Plusieurs députés réclament l’ouverture d’une enquête
Ce vendredi, le groupe des Verts au Parlement européen a appelé à l’ouverture d’une « enquête rapide et approfondie à l’échelle européenne » sur ce réseau d’influence russe.
Valérie Hayer, présidente de Renew Europe, a de son côté écrit à la présidente du Parlement européen Roberta Metsola pour exiger l’ouverture d’une enquête interne « immédiate et transparente, en coopération avec les autorités nationales ». « Les électeurs doivent savoir si les députés européens ou les candidats travaillent avec le soutien de la Russie ou de ses mandataires, la démocratie en Europe doit être défendue à tout prix contre ces menaces », a poursuivi la tête de liste majoritaire aux élections européennes.
Ce n’est pas la première fois que l’Union européenne se retrouve au cœur de tels bouleversements.

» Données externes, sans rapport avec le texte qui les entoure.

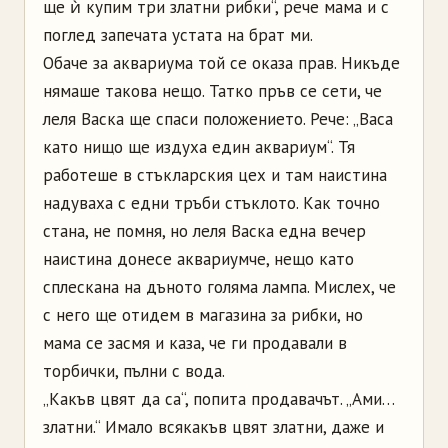
ще ѝ купим три златни рибки“, рече мама и с
поглед запечата устата на брат ми.
Обаче за аквариума той се оказа прав. Никъде
нямаше такова нещо. Татко пръв се сети, че
леля Васка ще спаси положението. Рече: „Васа
като нищо ще издуха един аквариум“. Тя
работеше в стъкларския цех и там наистина
надуваха с едни тръби стъклото. Как точно
стана, не помня, но леля Васка една вечер
наистина донесе аквариумче, нещо като
сплескана на дъното голяма лампа. Мислех, че
с него ще отидем в магазина за рибки, но
мама се засмя и каза, че ги продавали в
торбички, пълни с вода.
„Какъв цвят да са“, попита продавачът. „Ами…
златни.“ Имало всякакъв цвят златни, даже и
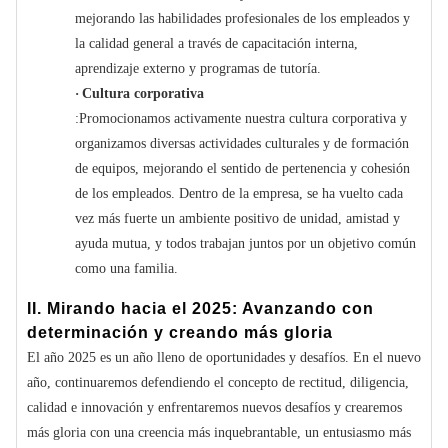
mejorando las habilidades profesionales de los empleados y
la calidad general a través de capacitación interna,
aprendizaje externo y programas de tutoría.
·
Cultura corporativa
:Promocionamos activamente nuestra cultura corporativa y
organizamos diversas actividades culturales y de formación
de equipos, mejorando el sentido de pertenencia y cohesión
de los empleados. Dentro de la empresa, se ha vuelto cada
vez más fuerte un ambiente positivo de unidad, amistad y
ayuda mutua, y todos trabajan juntos por un objetivo común
como una familia.
II. Mirando hacia el 2025: Avanzando con
determinación y creando más gloria
El año 2025 es un año lleno de oportunidades y desafíos. En el nuevo
año, continuaremos defendiendo el concepto de rectitud, diligencia,
calidad e innovación y enfrentaremos nuevos desafíos y crearemos
más gloria con una creencia más inquebrantable, un entusiasmo más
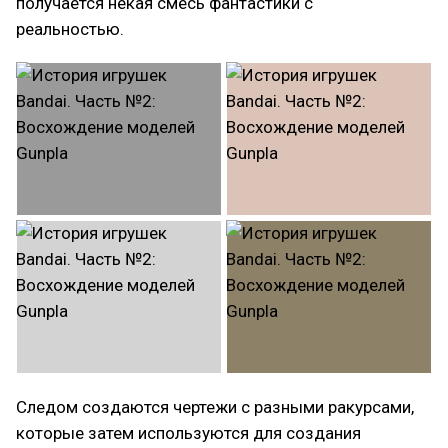
получается некая смесь фантастики с
реальностью.
Следом создаются чертежи с разными ракурсами,
которые затем используются для создания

En décembre 2022, le Parlement européen a été le théâtre du Qatargate, une affaire dans laquelle plusieurs députés étaient soupçonnés d’avoir reçu de l’argent pour défendre les intérêts du Qatar. « Après le Qatargate, cette affaire russe entache une nouvelle fois les institutions européennes, leur impartialité et leur transparence », regrette Carole Grimaud. « Il faut mener un travail d’encadrement des députés européens, des dons et des revenus qu’ils perçoivent, pour que ces affaires ne voient plus le jour », clame le chercheur.
Pour l’instant, « le Parlement examine (…), en coordination avec ses partenaires institutionnels, les conclusions des autorités tchèques, notamment concernant le média Voice of Europe », a déclaré à l’AFP une porte-parole du Parlement européen.